This article presents elements of a study carried out by the ActiveViam Data Lab. The ActiveViam Data Lab is composed of data science experts who rely on the latest technologies in this field or develop their own tools to help companies answer complex and interdisciplinary issues.
Through the analysis presented here, we wanted to propose some credible and concrete ways to solve one of the recurring problems encountered in our customers:
How to create a classification system for their products that is not based only on obvious characteristics but rather takes into account customers’ expectations, all while managing tens or even hundreds of thousands of items? How can the client use these results to improve its pricing and merchandising strategy? How can they price new products for which there is no sales history or comparison with competitors? The Data Lab has tried to find an innovative approach to these questions.
The Data Lab’s approach
The premise of the Data Lab is that modern data science tools, capable of automatically and rapidly analyzing data volumes on a industrial scale can replace or supplement long and costly qualitative or statistical studies through the exploitation of a treasure available to all distributors: cash receipts.
For this use case, we relied on data from the retail drug store industry, a vertical characterized by the particularly large range of product references to manage, and the difficulty for retailers to compare each products’ price to competitors, because of the large number of packaging variations, quantity, brands, etc. We have worked on tens of millions of anonymized receipts, representing about three months of a leading retailer sales.
Our data engineers created and tested an original classification algorithm. They relied on tools they have developed themselves, which allow interactive and instant visualization of data within the Python notebooks. The model was later run on data samples from other verticals in order to validate its reliability and relevancy.
The first layer of the algorithm classifies the products and assigns them a score based on whether they are purchased:
• Always with at least one other product (score of 0)
• Always alone (score of 1)
• In between (from 0 to 1)
The second layer goes one step further: it ranks products more or less high on a scale depending on whether they are most often purchased
• With a wide range of other products (lower)
• With a limited set of products (higher)
In this illustration of how the algorithm works, product A was purchased 12 times, 4 times alone, 4 times with product B, and 4 times with product C. Product C is never purchased alone.
Product D is purchased 10 times, 8 times alone and 2 times with another product, product C.
The third layer combines the first two indicators to define the following three categories:
• “Driver” products (in green): These products are bought sometimes alone, but more frequently with complementary products – in the example, product A is one of them. These are the products that bring customers to the store. Their prices are more likely to be compared and their absence from shelves can lead customers to leave the store without any purchase. Some examples in drug stores include baby diapers or shower gel.
• “Complementary” products(in red): in the example, they are products C and B. These products are rarely bought alone, most of the time they are instead purchased in addition to Driver products: either because they are purchased on impulse or because their usage is complementary.
For instance, sponges, purchased with shower gel.
• “Independent” products (in yellow): They are bought alone most of the time – in the example, product D. In drug stores this is the case with exclusive beauty or health products for instance.
An almost instant Return On Investment
During this study, most of our data scientists’ time has been spent conceptualizing the relevant indicators and then analyzing the results. The modern tools they used (and in some cases developed), allowed data loading, visualization and calculations to take a total of just a few minutes, even on such a large volume of data. They were able in this way to draw actionable insights that can be leveraged through several optimization strategies with an almost immediate return on investment:
• Increase the value of the average basket
By increasing the margin of the complementary products, for example with a maximum + 20% price cap compared to the competitors, a brand can retrieve several hundreds of thousands of euros of additional margin without damaging their price-image
• Improve the price-image to develop the volumes
At equal gross margins, by lowering the price of sensitive products and by increasing the price of complementary products, the brand can be made more competitive in the eyes of customers
• Sell additional services
Having identified the primary customer behavior associated with «independent
products,» the retailer can focus its upsell efforts for these items on the sale of services and warranties associated with these products, rather than other products.

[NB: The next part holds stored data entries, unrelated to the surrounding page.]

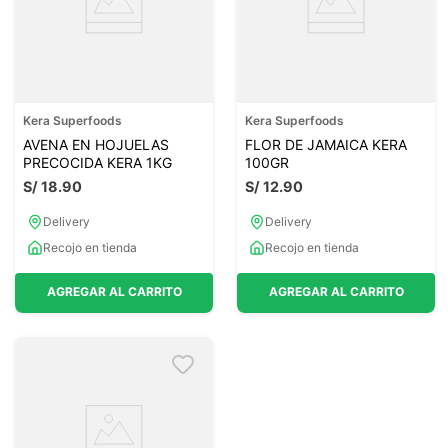
Kera Superfoods
Kera Superfoods
AVENA EN HOJUELAS
FLOR DE JAMAICA KERA
PRECOCIDA KERA 1KG
100GR
S/
18
.
90
S/
12
.
90
Delivery
Delivery
Recojo en tienda
Recojo en tienda
AGREGAR AL CARRITO
AGREGAR AL CARRITO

As an extension of this analysis, we can imagine several ways to push further optimization:
• Replicate the method at the level of each individual drugstore – we are likely to find different customer behaviors between suburban and downtown stores, for example.

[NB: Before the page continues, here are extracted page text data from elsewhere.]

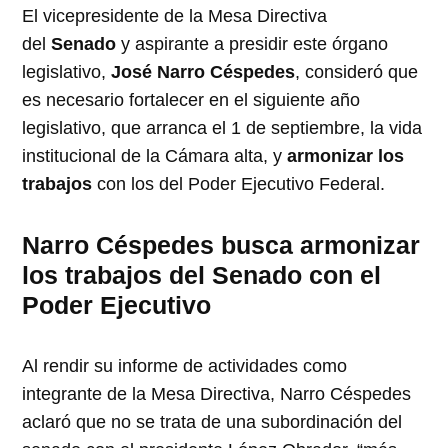
El vicepresidente de la Mesa Directiva
del
Senado
y aspirante a presidir este órgano
legislativo,
José Narro Céspedes
, consideró que
es necesario fortalecer en el siguiente año
legislativo, que arranca el 1 de septiembre, la vida
institucional de la Cámara alta, y
armonizar los
trabajos
con los del Poder Ejecutivo Federal.
Narro Céspedes busca armonizar
los trabajos del Senado con el
Poder Ejecutivo
Al rendir su informe de actividades como
integrante de la Mesa Directiva, Narro Céspedes
aclaró que no se trata de una subordinación del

• Identify and classify «Sensitive product + complementary products» groups intracategory and cross-category to improve merchandising
• Cross-reference these elements with data from the retailer’s e-commerce website to further refine results. Online, we can see for example what products are often added first in a basket, which ones are rather seldom added first and finally which ones are often alone in the basket
Towards predictive pricing for new products and marketplaces
This experiment shows how data science can bring valuable, immediately actionable insights to optimize retail pricing.
Combined with a flexible pricing engine able to integrate such results into price rules, data science will allow a predictive rather than reactive approach to pricing. By identifying the relevant product attributes related to a specific buying behavior, and classifying products according to those results, we can set prices for new products or for marketplace products without having to rely on sales history or competitive alignment rules.